Lane splitting is on any board that has more than 2 M2 slots. The mitigating factor though is how it is wired. The B450 board you have will have it on the first slot(All Amd boards have it). There is a caveat though. If you use a AM4 APU like the 5700G you don't get that full 16 but it runs at x8. The only time things like this were popular was X299 and X399 not even TRX40. There was a time where you could buy a TR4 CPU for $300 an X399 board for $400. Asus has had an M2 card for sale since 3.0 so those were also like $50. It made sense when they killed Multi GPU and RAID 0 is nice on NAND. Then AMD released the 3000 CPUs for $3000 and boards were $500 and then AMD released the 5900X which blew my 2920X away in everything except PCIe lanes made it so that I came back down to AM4. There are no boards that this makes any sense in as Intel is even worse with lane splitting. There is a caveat to that too though as my board has more M2 slots than PCie slots and you can easily RAID those cards too so M2 seems to be where we are headed.

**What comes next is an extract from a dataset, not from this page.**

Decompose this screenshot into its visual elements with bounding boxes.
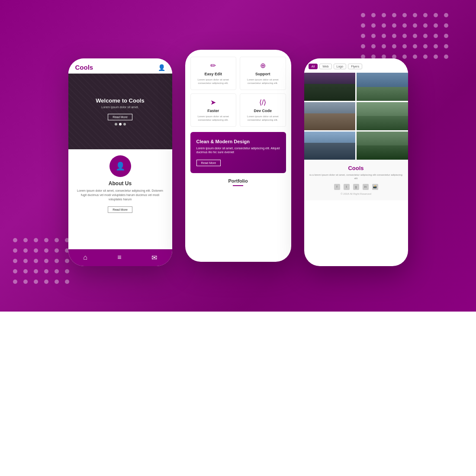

There is a caveat to what I said before too as AMD could be re releasing a HEDT line in the Prosumer space. If they price the CPUs properly we could get scenarios where this could work.
Posted on Reply
#25
enb141
ypsylonAnother stupidly noisy bifurcated card.

Why not something simple like:

www.amazon.de/-/en/gp/product/B0B5G6MN79/ref=ppx_yo_dt_b_asin_title_o01_s00?ie=UTF8&psc=1

Great cards ( have stack of them), just watch out for little diodes next to the M.2 connector. If you have 2 sided 4TB NVMe Gen.4 Phison controller devices it will be tough to plug them, but not impossible. Just careful.

I love OWC Accelsior 8M.2, but pricing & importing to EU is so meh.
That one doesn't has hardware raid either, so it has the same problem.
Tek-CheckNot in workstaton or server systems where there is plenty of PCIe x16 slots and lanes. This product, without PCIe switch chip onboard, is more aimed towards those systems rather than desktop.
The problem isn't the PCIe lanes, the real problem is that doesn't has hardware RAID, if the BIOS and or the motherboard crashes, so your RAID goes as well.